Task details: Return, in their exact form, the lines that lie between the start of the data below and the line containing "PARAJUMPERS", with both ends included.

[Saved entries]
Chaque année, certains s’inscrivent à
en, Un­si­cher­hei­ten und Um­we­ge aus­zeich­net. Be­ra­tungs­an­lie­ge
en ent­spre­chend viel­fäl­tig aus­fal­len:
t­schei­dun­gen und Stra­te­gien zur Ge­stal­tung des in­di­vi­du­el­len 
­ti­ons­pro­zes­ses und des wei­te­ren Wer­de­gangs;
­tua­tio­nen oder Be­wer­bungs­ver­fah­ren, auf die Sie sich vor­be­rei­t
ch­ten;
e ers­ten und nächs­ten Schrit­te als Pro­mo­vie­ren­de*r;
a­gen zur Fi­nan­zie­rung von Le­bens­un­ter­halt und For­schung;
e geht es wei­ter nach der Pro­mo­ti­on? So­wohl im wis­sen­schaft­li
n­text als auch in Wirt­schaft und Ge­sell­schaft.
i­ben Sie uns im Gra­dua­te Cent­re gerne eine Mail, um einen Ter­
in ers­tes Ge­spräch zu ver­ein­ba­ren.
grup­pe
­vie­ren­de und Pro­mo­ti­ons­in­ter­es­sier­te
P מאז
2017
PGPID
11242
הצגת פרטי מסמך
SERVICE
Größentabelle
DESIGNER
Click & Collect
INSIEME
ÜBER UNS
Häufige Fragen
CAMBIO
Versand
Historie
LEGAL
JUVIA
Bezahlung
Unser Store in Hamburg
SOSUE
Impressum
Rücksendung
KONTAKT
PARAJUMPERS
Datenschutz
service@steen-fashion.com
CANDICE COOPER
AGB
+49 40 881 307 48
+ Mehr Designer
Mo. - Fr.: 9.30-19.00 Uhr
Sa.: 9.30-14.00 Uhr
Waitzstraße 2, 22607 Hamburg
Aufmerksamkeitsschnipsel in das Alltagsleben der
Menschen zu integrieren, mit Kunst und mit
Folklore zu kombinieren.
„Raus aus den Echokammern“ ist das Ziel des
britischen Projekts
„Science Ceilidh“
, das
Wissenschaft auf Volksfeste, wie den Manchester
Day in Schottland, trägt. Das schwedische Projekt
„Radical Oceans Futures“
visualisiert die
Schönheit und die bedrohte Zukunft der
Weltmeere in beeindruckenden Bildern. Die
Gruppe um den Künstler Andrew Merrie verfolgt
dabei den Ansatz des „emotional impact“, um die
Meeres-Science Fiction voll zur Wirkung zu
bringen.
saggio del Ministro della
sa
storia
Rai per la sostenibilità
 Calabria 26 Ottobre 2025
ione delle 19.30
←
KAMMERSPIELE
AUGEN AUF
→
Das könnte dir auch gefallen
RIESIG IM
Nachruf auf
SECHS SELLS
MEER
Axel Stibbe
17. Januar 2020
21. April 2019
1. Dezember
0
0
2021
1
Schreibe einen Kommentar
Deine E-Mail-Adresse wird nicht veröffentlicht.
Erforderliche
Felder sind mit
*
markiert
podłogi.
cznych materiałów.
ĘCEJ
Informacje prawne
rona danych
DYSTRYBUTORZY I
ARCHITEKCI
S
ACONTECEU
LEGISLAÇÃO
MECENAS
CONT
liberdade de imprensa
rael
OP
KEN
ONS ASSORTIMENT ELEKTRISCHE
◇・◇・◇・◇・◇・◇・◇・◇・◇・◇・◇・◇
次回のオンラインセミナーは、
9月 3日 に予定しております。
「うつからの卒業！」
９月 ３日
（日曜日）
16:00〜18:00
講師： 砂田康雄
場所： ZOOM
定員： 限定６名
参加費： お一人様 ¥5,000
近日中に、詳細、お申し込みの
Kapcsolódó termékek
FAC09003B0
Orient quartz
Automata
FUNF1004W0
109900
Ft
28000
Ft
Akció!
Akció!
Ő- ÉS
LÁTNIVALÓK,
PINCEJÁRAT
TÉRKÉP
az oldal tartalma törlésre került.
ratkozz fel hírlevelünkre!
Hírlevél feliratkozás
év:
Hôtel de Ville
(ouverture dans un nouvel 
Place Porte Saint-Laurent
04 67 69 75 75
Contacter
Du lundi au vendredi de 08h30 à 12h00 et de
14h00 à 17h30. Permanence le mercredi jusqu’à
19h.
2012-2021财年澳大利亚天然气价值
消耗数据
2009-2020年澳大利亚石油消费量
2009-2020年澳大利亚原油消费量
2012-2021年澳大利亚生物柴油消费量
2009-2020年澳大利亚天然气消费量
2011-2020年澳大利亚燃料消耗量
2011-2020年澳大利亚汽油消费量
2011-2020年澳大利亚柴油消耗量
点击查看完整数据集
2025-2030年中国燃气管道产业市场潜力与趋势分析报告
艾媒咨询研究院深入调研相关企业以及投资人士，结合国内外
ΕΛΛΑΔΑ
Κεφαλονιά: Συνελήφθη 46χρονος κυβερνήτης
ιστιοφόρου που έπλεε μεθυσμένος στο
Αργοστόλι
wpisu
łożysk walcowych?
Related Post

Response:
Chaque année, certains s’inscrivent à
en, Un­si­cher­hei­ten und Um­we­ge aus­zeich­net. Be­ra­tungs­an­lie­ge
en ent­spre­chend viel­fäl­tig aus­fal­len:
t­schei­dun­gen und Stra­te­gien zur Ge­stal­tung des in­di­vi­du­el­len 
­ti­ons­pro­zes­ses und des wei­te­ren Wer­de­gangs;
­tua­tio­nen oder Be­wer­bungs­ver­fah­ren, auf die Sie sich vor­be­rei­t
ch­ten;
e ers­ten und nächs­ten Schrit­te als Pro­mo­vie­ren­de*r;
a­gen zur Fi­nan­zie­rung von Le­bens­un­ter­halt und For­schung;
e geht es wei­ter nach der Pro­mo­ti­on? So­wohl im wis­sen­schaft­li
n­text als auch in Wirt­schaft und Ge­sell­schaft.
i­ben Sie uns im Gra­dua­te Cent­re gerne eine Mail, um einen Ter­
in ers­tes Ge­spräch zu ver­ein­ba­ren.
grup­pe
­vie­ren­de und Pro­mo­ti­ons­in­ter­es­sier­te
P מאז
2017
PGPID
11242
הצגת פרטי מסמך
SERVICE
Größentabelle
DESIGNER
Click & Collect
INSIEME
ÜBER UNS
Häufige Fragen
CAMBIO
Versand
Historie
LEGAL
JUVIA
Bezahlung
Unser Store in Hamburg
SOSUE
Impressum
Rücksendung
KONTAKT
PARAJUMPERS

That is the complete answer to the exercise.